I have some questions about the GATK resource bundle.
Namely, I'm trying to understand the hg38 files that you provide on your FTP vs the ones that you provide on Google Cloud. I'm currently having issues with 2 files, and I couldn't find the explanations on your website anywhere.
One is the Homo_sapiens_assembly38.known_indels.vcf. This file (in this shape, with this name pattern) is not available with the b37 and hg19 reference bundle, but rather this file is 1000G_phase1.indels.b37.vcf/1000G_phase1.indels.hg19.sites.vcf.
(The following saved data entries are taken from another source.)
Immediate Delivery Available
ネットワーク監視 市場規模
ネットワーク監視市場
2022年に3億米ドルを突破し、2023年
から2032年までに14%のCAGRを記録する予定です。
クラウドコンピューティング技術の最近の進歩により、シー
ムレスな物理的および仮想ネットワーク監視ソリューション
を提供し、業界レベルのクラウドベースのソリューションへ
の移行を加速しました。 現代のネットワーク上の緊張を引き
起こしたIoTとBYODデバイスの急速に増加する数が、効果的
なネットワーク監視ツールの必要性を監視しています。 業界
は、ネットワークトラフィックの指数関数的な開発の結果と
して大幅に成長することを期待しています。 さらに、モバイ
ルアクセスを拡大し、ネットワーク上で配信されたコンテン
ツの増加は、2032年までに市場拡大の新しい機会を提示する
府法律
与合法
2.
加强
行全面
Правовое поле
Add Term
Why is this second file not available for hg38, and can I just create it by liftovering from hg19?
Or should I just use Homo_sapiens_assembly38.known_indels.vcf together with the Mills database for hg38, and the other one for b37/hg19?
The second file I'm having issues with is the dbsnp file. For the b37/hg19 builds, this file is named dbsnp_138.b37.vcf/dbsnp_138.hg19.vcf, while for the hg38 there are multiple versions:
On the FTP there is the dbsnp_138.hg38.vcf.gz file and a folder name 'beta', which has Homo_sapiens_assembly38.dbsnp.vcf.gz and Homo_sapiens_assembly38.dbsnp138.vcf files.
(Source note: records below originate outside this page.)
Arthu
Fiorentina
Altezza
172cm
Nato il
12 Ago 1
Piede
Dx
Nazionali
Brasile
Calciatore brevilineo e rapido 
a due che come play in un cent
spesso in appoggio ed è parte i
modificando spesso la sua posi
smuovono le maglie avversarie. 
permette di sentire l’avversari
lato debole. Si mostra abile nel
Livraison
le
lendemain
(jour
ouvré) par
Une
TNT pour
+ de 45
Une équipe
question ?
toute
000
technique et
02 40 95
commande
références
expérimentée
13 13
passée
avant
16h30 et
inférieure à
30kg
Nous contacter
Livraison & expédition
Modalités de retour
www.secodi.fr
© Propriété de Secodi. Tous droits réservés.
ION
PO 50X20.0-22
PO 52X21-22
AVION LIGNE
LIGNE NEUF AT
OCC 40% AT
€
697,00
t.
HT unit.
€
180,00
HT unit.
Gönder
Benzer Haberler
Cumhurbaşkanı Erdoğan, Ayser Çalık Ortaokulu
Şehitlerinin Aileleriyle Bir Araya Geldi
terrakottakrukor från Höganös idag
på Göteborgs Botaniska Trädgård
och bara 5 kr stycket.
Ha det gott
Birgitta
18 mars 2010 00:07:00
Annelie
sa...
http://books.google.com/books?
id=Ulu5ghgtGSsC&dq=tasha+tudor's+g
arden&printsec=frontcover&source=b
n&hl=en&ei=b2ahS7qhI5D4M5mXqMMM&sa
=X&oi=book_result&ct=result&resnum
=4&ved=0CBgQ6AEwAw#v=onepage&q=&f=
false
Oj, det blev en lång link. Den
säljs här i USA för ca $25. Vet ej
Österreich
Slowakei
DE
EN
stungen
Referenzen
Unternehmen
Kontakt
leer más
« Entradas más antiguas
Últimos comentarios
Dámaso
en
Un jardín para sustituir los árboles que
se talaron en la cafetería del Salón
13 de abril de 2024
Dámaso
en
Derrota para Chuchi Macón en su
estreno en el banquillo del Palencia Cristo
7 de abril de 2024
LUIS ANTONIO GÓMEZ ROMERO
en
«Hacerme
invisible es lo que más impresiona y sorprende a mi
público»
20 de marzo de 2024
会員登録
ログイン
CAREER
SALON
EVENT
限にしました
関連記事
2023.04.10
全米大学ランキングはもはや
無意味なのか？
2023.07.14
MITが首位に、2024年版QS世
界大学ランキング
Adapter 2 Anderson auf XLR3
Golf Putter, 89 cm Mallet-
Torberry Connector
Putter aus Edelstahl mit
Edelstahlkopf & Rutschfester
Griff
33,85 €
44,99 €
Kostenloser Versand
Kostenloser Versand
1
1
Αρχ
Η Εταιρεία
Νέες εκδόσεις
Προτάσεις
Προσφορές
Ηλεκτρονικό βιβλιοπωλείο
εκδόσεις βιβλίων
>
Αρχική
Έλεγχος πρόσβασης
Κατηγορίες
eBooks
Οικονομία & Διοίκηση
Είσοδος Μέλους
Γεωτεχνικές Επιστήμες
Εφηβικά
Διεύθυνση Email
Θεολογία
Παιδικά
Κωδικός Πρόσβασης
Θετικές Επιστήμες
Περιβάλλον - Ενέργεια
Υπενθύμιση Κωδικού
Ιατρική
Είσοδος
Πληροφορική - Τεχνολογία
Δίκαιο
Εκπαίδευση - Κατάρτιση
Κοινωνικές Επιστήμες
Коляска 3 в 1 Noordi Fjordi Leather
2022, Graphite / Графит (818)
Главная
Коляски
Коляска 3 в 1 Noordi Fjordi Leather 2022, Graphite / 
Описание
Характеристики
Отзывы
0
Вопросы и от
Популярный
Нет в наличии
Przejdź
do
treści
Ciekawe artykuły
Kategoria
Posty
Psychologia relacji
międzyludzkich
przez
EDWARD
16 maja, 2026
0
On Google Cloud, there is only the Homo_sapiens_assembly38.dbsnp138.vcf file.
Which of these dbsnp files (I'm talking about build 138 all the time) should generally be used together with the hg38 reference, and why are there 3 versions - it's a bit confusing to choose the correct one.
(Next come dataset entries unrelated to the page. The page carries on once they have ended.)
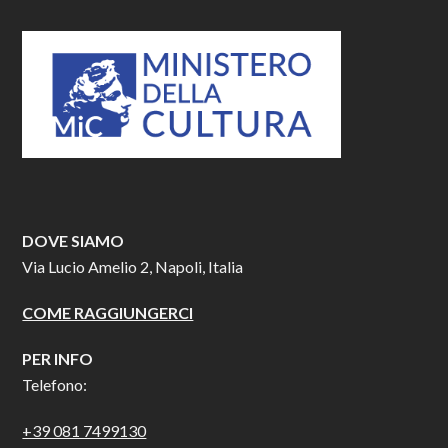
DOVE SIAMO
Via Lucio Amelio 2, Napoli, Italia
COME RAGGIUNGERCI
PER INFO
Telefono:
+39 081 7499130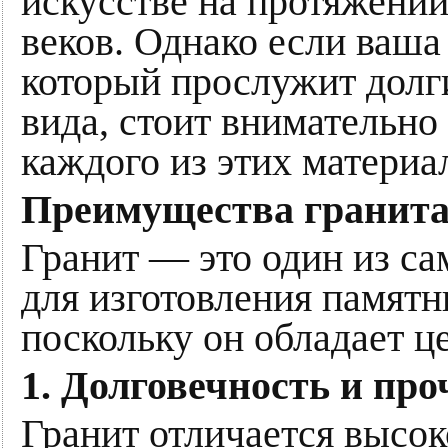
искусстве на протяжени
веков. Однако если ваш
который прослужит долг
вида, стоит внимательно
каждого из этих материа
Преимущества гранита
Гранит — это один из с
для изготовления памятн
поскольку он обладает 
1. Долговечность и про
Гранит отличается высо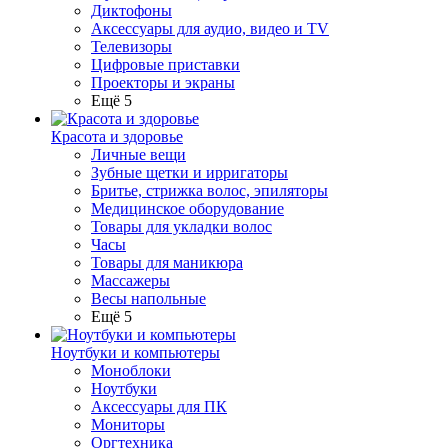
Диктофоны
Аксессуары для аудио, видео и TV
Телевизоры
Цифровые приставки
Проекторы и экраны
Ещё 5
Красота и здоровье
Личные вещи
Зубные щетки и ирригаторы
Бритье, стрижка волос, эпиляторы
Медицинское оборудование
Товары для укладки волос
Часы
Товары для маникюра
Массажеры
Весы напольные
Ещё 5
Ноутбуки и компьютеры
Моноблоки
Ноутбуки
Аксессуары для ПК
Мониторы
Оргтехника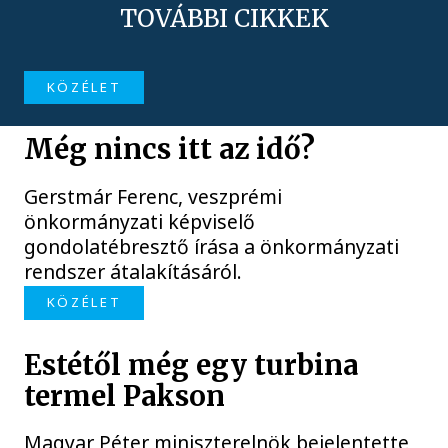
TOVÁBBI CIKKEK
KÖZÉLET
Még nincs itt az idő?
Gerstmár Ferenc, veszprémi
önkormányzati képviselő
gondolatébresztő írása a önkormányzati
rendszer átalakításáról.
KÖZÉLET
Estétől még egy turbina
termel Pakson
Magyar Péter miniszterelnök bejelentette,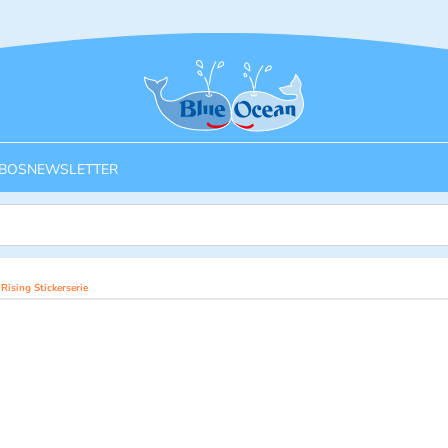
Startseite
BOS
NEWSLETTER
ising Stickerserie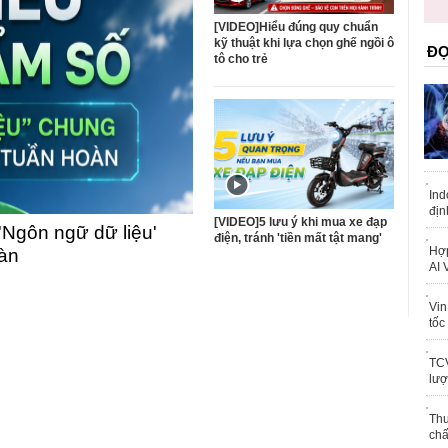
trái phép
khỏe
[VIDEO]Hiểu đúng quy chuẩn
kỹ thuật khi lựa chọn ghế ngồi ô
ĐỌ
tô cho trẻ
Ind
địn
[VIDEO]5 lưu ý khi mua xe đạp
'Ngôn ngữ dữ liệu'
điện, tránh 'tiền mất tật mang'
Hợp
oàn
AI 
Vin
tốc
TCV
lượ
Thu
chấ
Thank you for any answers!
Hi @john156 -
I have reached out to the development team to get clarification on this issue. I hope to have an answer for your soon. Basically, at this point, the gcloud sourced files are the most up to date set of files. If you can, it might be helpful to download the files from the cloud portal at https://software.broadinstitute.org/gatk/download/bundle
And use the link to the google cloud (posted at the bottom of this response).
Google Cloud bucket
The bucket can be accessed using a regular web browser at the location shown below. It does require a valid Google account, which can be obtained for free from Google.
@john156 I have reached out to the developers to get an answer on this.
@john156 I have heard back from the developers. This is their answer:
The reference bundle is intended to be comprehensive resource for best-practices workflows, so you should not be lifting anything over from hg19 to work with hg38. The various VCFs are present because they are used by different workflows and different tools. The different naming in different references happened because tool/workflow authors requested adding new files to the bundle as workflows changed.
Sometimes it can take awhile to work backwards and figure out why a given VCF was added to the resources bundle! Looking at the Germline-SNPs-Indels-GATK4-hg38 workflow, BaseRecalibrator uses Homo_sapiens_assembly38.dbsnp138.vcf, Mills_and_1000G_gold_standard.indels.hg38.vcf.gz, and Homo_sapiens_assembly38.known_indels.vcf.gz. That is the main use I am aware of for the Homo_sapiens_assembly38.known_indels.vcf.gz file, although there may be others elsewhere.
By contrast, VariantRecalibrator uses Homo_sapiens_assembly38.dbsnp138.vcf, Mills_and_1000G_gold_standard.indels.hg38.vcf.gz, and Axiom_Exome_Plus.genotypes.all_populations.poly.hg38.vcf.gz for INDELS; and Homo_sapiens_assembly38.dbsnp138.vcf, hapmap_3.3.hg38.vcf.gz, 1000G_omni2.5.hg38.vcf.gz, and 1000G_phase1.snps.high_confidence.hg38.vcf.gz for SNPs.
I hope that helps.
I apologize but we are currently unable to provide the specifics of that information.